« Pourquoi vous me regardez comme cela ? », nous interpelle Elody, regard caméra. Et de poursuivre : « vous avez l’air de chercher quelque chose… j’espère que ce n’est pas l’amour. Ce n’est pas ici que vous le trouverez. » En lettres d’un rose éclatant, s’inscrit le nom du club de strip-tease, à mon seul désir. Du nomdu dernier film de la cinéaste Lucie Borleteau dont on avait a déjà apprécié Fidelio ou l’Odyssée d’Alice… À mon seul désir, sixième toile, de la tapisserie médiévale La Dame à la licorne.
« Vous n’avez jamais été dans un club de strip-tease ? Mais vous en avez déjà eu envie. Au moins une fois… vous n’avez pas osé, c’est tout. » Celle qui a osé, qui veut faire un essai, c’est Manon, une jeune étudiante sans aucune expérience, qui plonge dans cet univers souterrain. Ce sont aussi les spectateurs qui, peut être, ont quelques idées préconçues voire quelques préjugés. Durant près de deux heures, Lucie Borleteau nous emmène dans ce club, nous faisant découvrir les coulisses, les spectacles et les corps des femmes. Corps effeuillés, lentement, car la lenteur captive l’auditoire ! Corps découverts par les yeux de Manon (Louise Chevillote) qui a choisi comme pseudo Aurore comme la Belle au bois dormant. Corps regardés par des hommes, émerveillés, subjugués qui, parfois, se paient en plus un « salon » : un moment en tête à tête avec Mia (Zita Hanrot), Elody (Laure Giappiconi), Savannah (Sieme Milady) ou Sati (Yuliya Abiss).
Libres et sans craintes
Toutes ont choisi ce qu’elles font, par curiosité. Parce que cela paye mieux qu’un emploi de caissière, parce qu’elles aiment être regardées pour se préparer à jouer sur d’autres scènes. Comme Mia, comédienne qui prépare le conservatoire et qui monte un soir un spectacle de strip-tease, sur un extrait de Platonov de Tchekhov. Elles sont joyeuses, s’entraident, se confient. Elles préparent leurs prestations, seules ou à deux, choisissant leur stripteaseuse comme on trouve son clown. Certaines sont très drôles. Elles se sentent libres, nous laissant libres de les observer sans voyeurisme. Sans crainte, elles se regardent dans les nombreux miroirs qui, dans leur loge, reflètent leurs dessous, orange, roses, rouges, leurs maquillages, leurs accessoires colorés, tout ce qui les rend belles et désirables. Et dans ces pièces, décorées avec soin, éclairées de tons chauds, on parle, on se donne des conseils, on rit. Rien de glauque.
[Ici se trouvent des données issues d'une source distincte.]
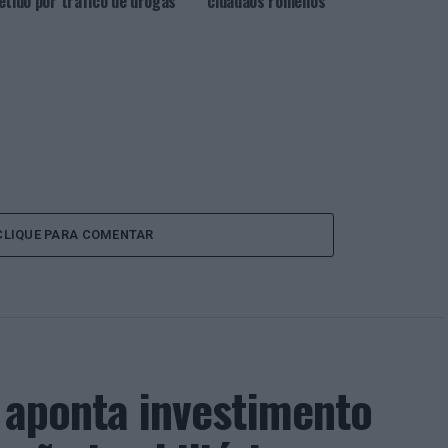
etido por tráfico de drogas
cidadãos romenos
CLIQUE PARA COMENTAR
a aponta investimento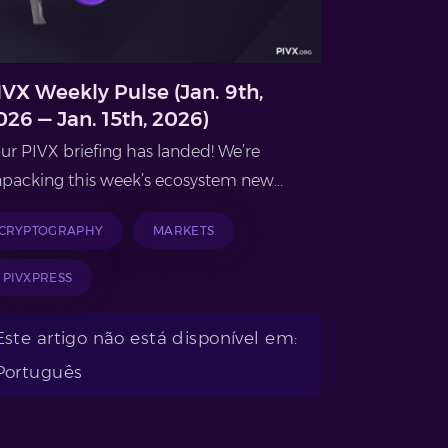
IVX Weekly Pulse (Jan. 9th,
026 — Jan. 15th, 2026)
ur PIVX briefing has landed! We’re
packing this week’s ecosystem new...
CRYPTOGRAPHY
MARKETS
PIVXPRESS
Este artigo não está disponível em:
Português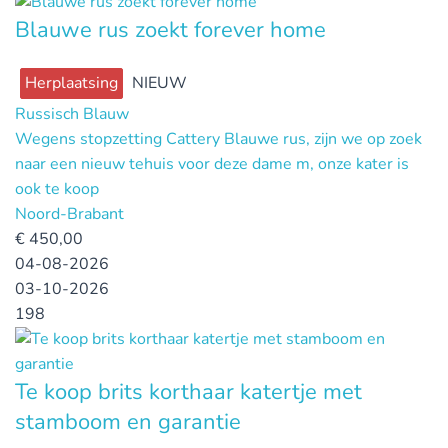
Blauwe rus zoekt forever home
Herplaatsing
NIEUW
Russisch Blauw
Wegens stopzetting Cattery Blauwe rus, zijn we op zoek
naar een nieuw tehuis voor deze dame m, onze kater is
ook te koop
Noord-Brabant
€
450,00
04-08-2026
03-10-2026
198
Te koop brits korthaar katertje met
stamboom en garantie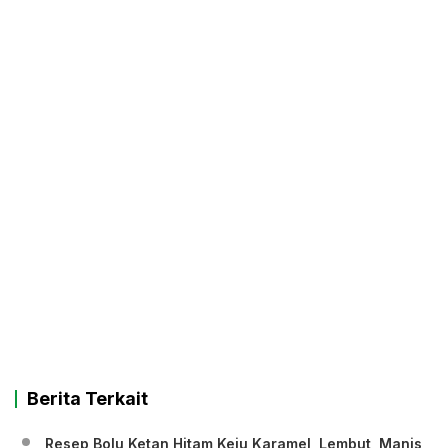
Berita Terkait
Resep Bolu Ketan Hitam Keju Karamel, Lembut, Manis,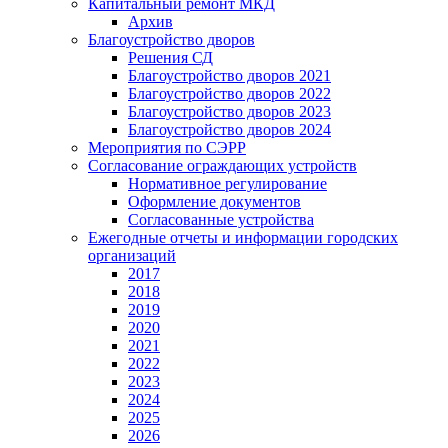
Капитальный ремонт МКД
Архив
Благоустройство дворов
Решения СД
Благоустройство дворов 2021
Благоустройство дворов 2022
Благоустройство дворов 2023
Благоустройство дворов 2024
Мероприятия по СЭРР
Согласование ограждающих устройств
Нормативное регулирование
Оформление документов
Согласованные устройства
Ежегодные отчеты и информации городских
организаций
2017
2018
2019
2020
2021
2022
2023
2024
2025
2026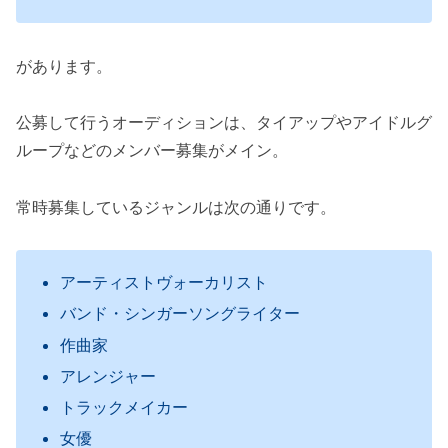
があります。
公募して行うオーディションは、タイアップやアイドルグ
ループなどのメンバー募集がメイン。
常時募集しているジャンルは次の通りです。
アーティストヴォーカリスト
バンド・シンガーソングライター
作曲家
アレンジャー
トラックメイカー
女優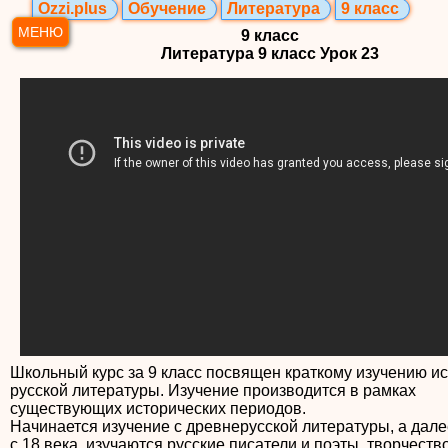
Ozzi.plus
Обучение
Литература
9 класс
МЕНЮ
9 класс
Литература 9 класс Урок 23
Школьный курс за 9 класс посвящен краткому изучению и
русской литературы. Изучение производится в рамках
существующих исторических периодов.
Начинается изучение с древнерусской литературы, а дале
с 18 века, изучаются русские писатели и поэты, творчеств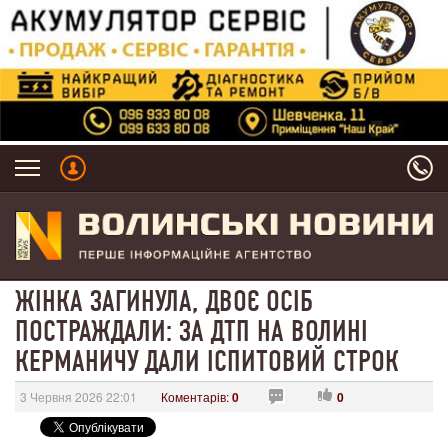
ЖІНКА ЗАГИНУЛА, ДВОЄ ОСІБ
ПОСТРАЖДАЛИ: ЗА ДТП НА ВОЛИНІ
КЕРМАНИЧУ ДАЛИ ІСПИТОВИЙ СТРОК
3 Червня 2026 22:01
Коментарів:
0
0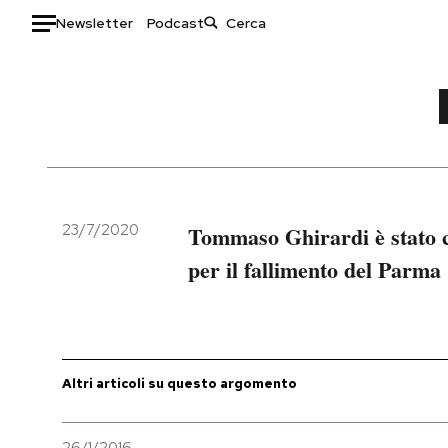
Newsletter
Podcast
Auto
HOME
Italia
Moda
Mondo
Libri
Politica
Consumismi
23/7/2020
Tommaso Ghirardi è stato 
Tecnologia
Storie/Idee
per il fallimento del Parma
Internet
Ok Boomer!
Scienza
Media
Cultura
Europa
Economia
Altrecose
Altri articoli su questo argomento
Sport
Mondiali calcio 2026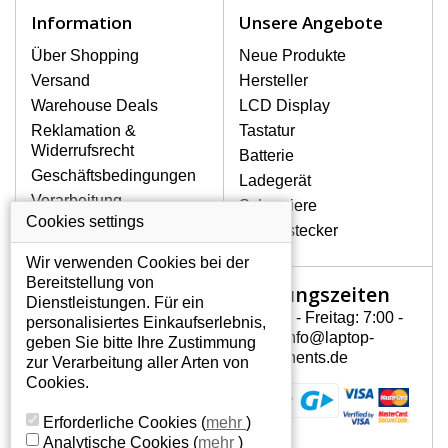
Notebook höchst vorsichtig umzugehen.
Information
Unsere Angebote
Zu den häufigsten Beschädigungen
gehören mechanische Schäden, z. B.
Über Shopping
Neue Produkte
ein geborstenes Display oder Risse.
Versand
Hersteller
Ferner senkrechte Streifen, das Display
Warehouse Deals
LCD Display
leuchtet nicht, blinkt unregelmäßig oder
Reklamation &
Tastatur
ist ungleichmäßig hell.
Widerrufsrecht
Batterie
Geschäftsbedingungen
Ladegerät
LCD DISPLAYS BENQ
Verarbeitung
Scharniere
JOYBOOK T31-120 VON
personenbezogener
Cookies settings
HÖCHSTER QUALITÄT!
Gerätestecker
Daten
Auf Lager halten wir nur
Wir verwenden Cookies bei der
Über uns - Impressum
Originaldisplays, die die hohe
Bereitstellung von
Öffnungszeiten
Mein Konto
Qualitätsklasse A+ erfüllen, also
Dienstleistungen. Für ein
ohne mangelhafte Pixel, und
Montag - Freitag: 7:00 -
personalisiertes Einkaufserlebnis,
Mein Konto
zwar über die gesamte
15:30 info@laptop-
geben Sie bitte Ihre Zustimmung
Persönliche Daten
Garantiezeit.
components.de
zur Verarbeitung aller Arten von
Addressen
Cookies.
WIE KÖNNEN SIE FESTSTELLEN,
Bestellverlauf
WELCHES DISPLAY SIE FÜR IHREN
Erforderliche Cookies
(
mehr
)
NOTEBOOK BENQ JOYBOOK T31-120
Analytische Cookies
(
mehr
)
BRAUCHEN?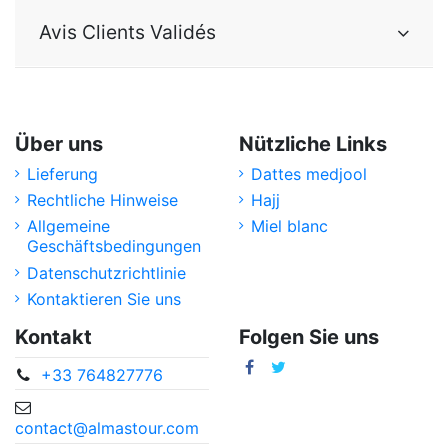
Avis Clients Validés
Über uns
Nützliche Links
Lieferung
Dattes medjool
Rechtliche Hinweise
Hajj
Allgemeine
Miel blanc
Geschäftsbedingungen
Datenschutzrichtlinie
Kontaktieren Sie uns
Kontakt
Folgen Sie uns
+33 764827776
contact@almastour.com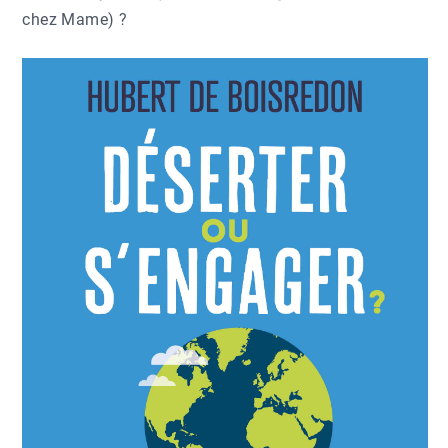
chez Mame) ?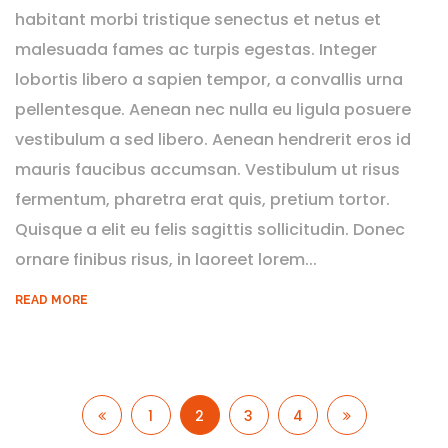
habitant morbi tristique senectus et netus et
malesuada fames ac turpis egestas. Integer
lobortis libero a sapien tempor, a convallis urna
pellentesque. Aenean nec nulla eu ligula posuere
vestibulum a sed libero. Aenean hendrerit eros id
mauris faucibus accumsan. Vestibulum ut risus
fermentum, pharetra erat quis, pretium tortor.
Quisque a elit eu felis sagittis sollicitudin. Donec
ornare finibus risus, in laoreet lorem...
READ MORE
1
2
3
4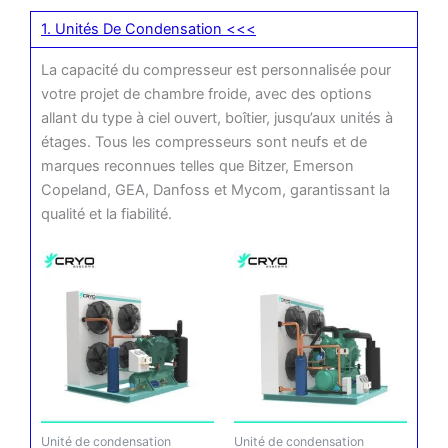
1. Unités De Condensation <<<
La capacité du compresseur est personnalisée pour
votre projet de chambre froide, avec des options
allant du type à ciel ouvert, boîtier, jusqu’aux unités à
étages. Tous les compresseurs sont neufs et de
marques reconnues telles que Bitzer, Emerson
Copeland, GEA, Danfoss et Mycom, garantissant la
qualité et la fiabilité.
Unité de condensation
Unité de condensation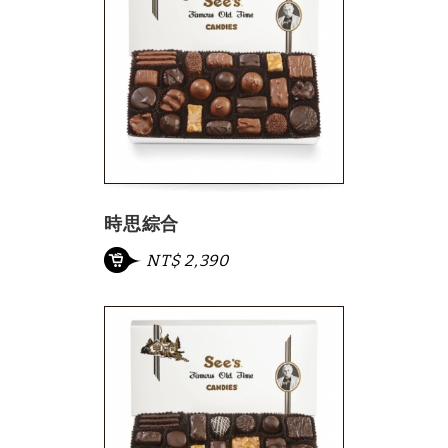
時思綜合
NT$ 2,390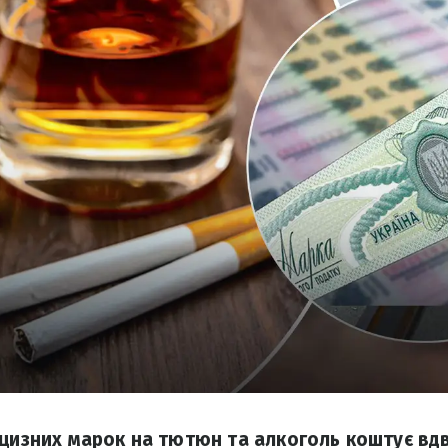
кцизних марок на тютюн та алкоголь коштує вдв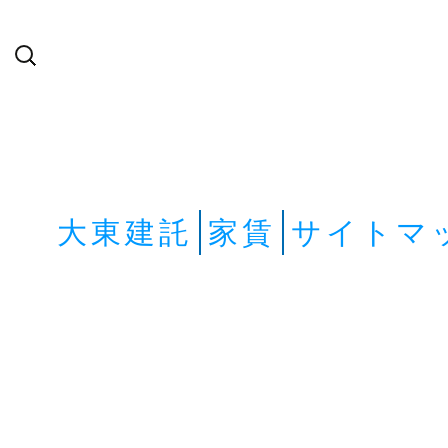
検
索:
大東建託
家賃
サイトマ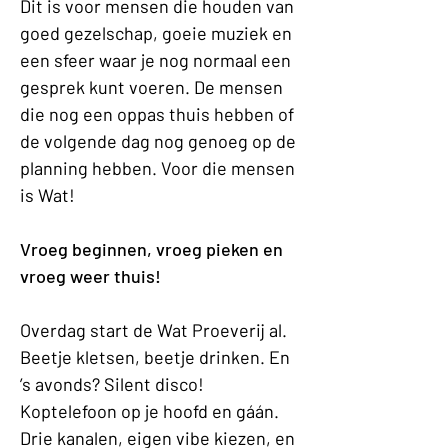
Dit is voor mensen die houden van 
goed gezelschap, goeie muziek en 
een sfeer waar je nog normaal een 
gesprek kunt voeren. De mensen 
die nog een oppas thuis hebben of 
de volgende dag nog genoeg op de 
planning hebben. Voor die mensen 
is Wat! 
Vroeg beginnen, vroeg pieken en 
vroeg weer thuis!
Overdag start de Wat Proeverij al. 
Beetje kletsen, beetje drinken. En 
’s avonds? Silent disco! 
Koptelefoon op je hoofd en gáán. 
Drie kanalen, eigen vibe kiezen, en 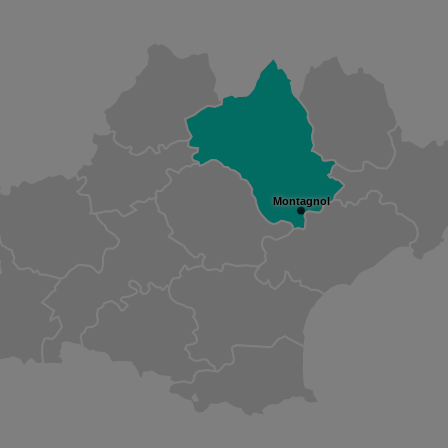
Montagnol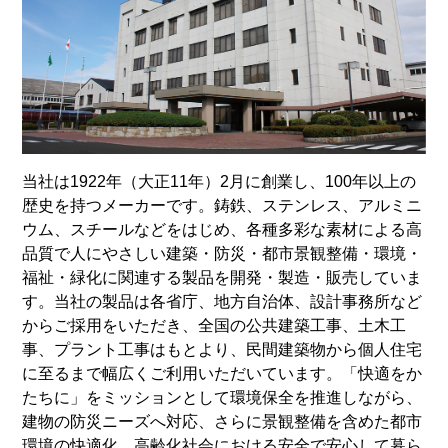
当社は1922年（大正11年）2月に創業し、100年以上の
歴史を持つメーカーです。鋳鉄、ステンレス、アルミニ
ウム、スチールなどをはじめ、各種多彩な素材による高
品質で人にやさしい建築・防災・都市景観整備・環境・
福祉・緑化に関連する製品を開発・製造・販売していま
す。当社の製品は各省庁、地方自治体、設計事務所など
からご採用をいただき、全国の公共建築工事、土木工
事、プラント工事はもとより、民間建築物から個人住宅
に至るまで幅広くご利用いただいています。「快適をか
たちに」をミッションとして環境保全を推進しながら、
建物の防災ニーズへ対応、さらに景観整備を含めた都市
環境の快適化、高齢化社会における安全で安心して暮ら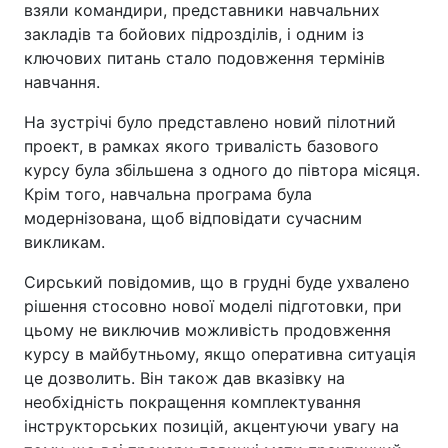
взяли командири, представники навчальних
закладів та бойових підрозділів, і одним із
ключових питань стало подовження термінів
навчання.
На зустрічі було представлено новий пілотний
проект, в рамках якого тривалість базового
курсу була збільшена з одного до півтора місяця.
Крім того, навчальна програма була
модернізована, щоб відповідати сучасним
викликам.
Сирський повідомив, що в грудні буде ухвалено
рішення стосовно нової моделі підготовки, при
цьому не виключив можливість продовження
курсу в майбутньому, якщо оперативна ситуація
це дозволить. Він також дав вказівку на
необхідність покращення комплектування
інструкторських позицій, акцентуючи увагу на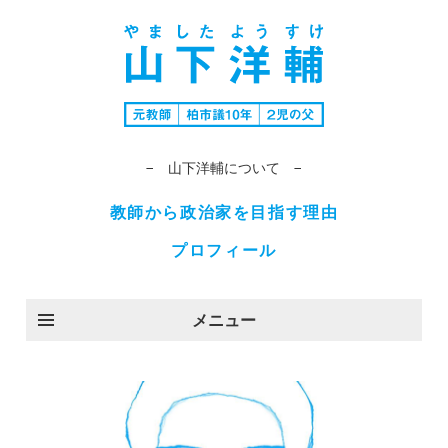
− 山下洋輔について −
教師から政治家を目指す理由
プロフィール
メニュー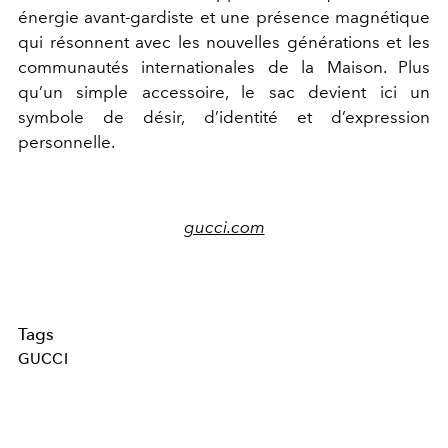
énergie avant-gardiste et une présence magnétique
qui résonnent avec les nouvelles générations et les
communautés internationales de la Maison. Plus
qu’un simple accessoire, le sac devient ici un
symbole de désir, d’identité et d’expression
personnelle.
gucci.com
Tags
GUCCI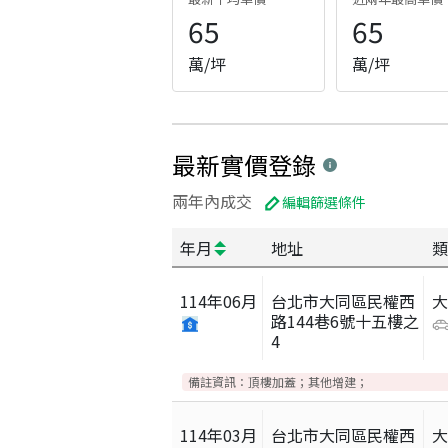
65
65
萬/坪
萬/坪
最新實價登錄
兩年內成交
編輯篩選條件
年月
地址
類
114
年
06
月
台北市大同區民權西
路144巷6號十五樓之
4
備註資訊：
頂樓加蓋；其他增建；
114
年
03
月
台北市大同區民權西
La caméra d’Alexis Kavyrchine semble caresser les corps, superbement éclairés, que les spectateurs présents aimeraient bien approcher. La musique de Pierre Desprats ainsi que les chansons qui ponctuent le film dont celles de Rebeka Warrior participent de cette ambiance. Et malgré l’avertissement d’Elody au début du film, on peut trouver l’amour. Dans l’entrée du club, une reproduction de tableau de Courbet, Le Sommeil ou Les Deux amies, comme un signe. Aurore va tomber amoureuse, pour la première fois, de Mia. Et le film, choral au départ va ainsi nous conter l’histoire initiatique d’une femme, et d’une vie qui prend un autre tournant…
« À mon seul désir est une ode à la liberté (..). Je crois à un monde où les femmes peuvent prendre tous les risques sans être punies pour cela. Je suis pour un féminisme pro-choix, polyphonique, complexe. Je n’ai pas de leçon à donner. L’art est là pour rendre compte de la complexité du réel et pour nous faire nous poser des questions, nous bousculer, et, le cas échéant, nous faire changer d’avis. » Lucie Borleteau.
Sans doute est- ce chose faite…
ANNIE GAVA
À mon seul désir, deLucie Borleteau Sorti en salle le 5 avril
Ce film a été présenté en avant-première le 10 mars au Gyptis en présence de la réalisatrice et de Zita Hanrot. Une rencontre animée par Marie Hermann, éditrice et fondatrice de Hors D’atteinte, maison d’édition féministe.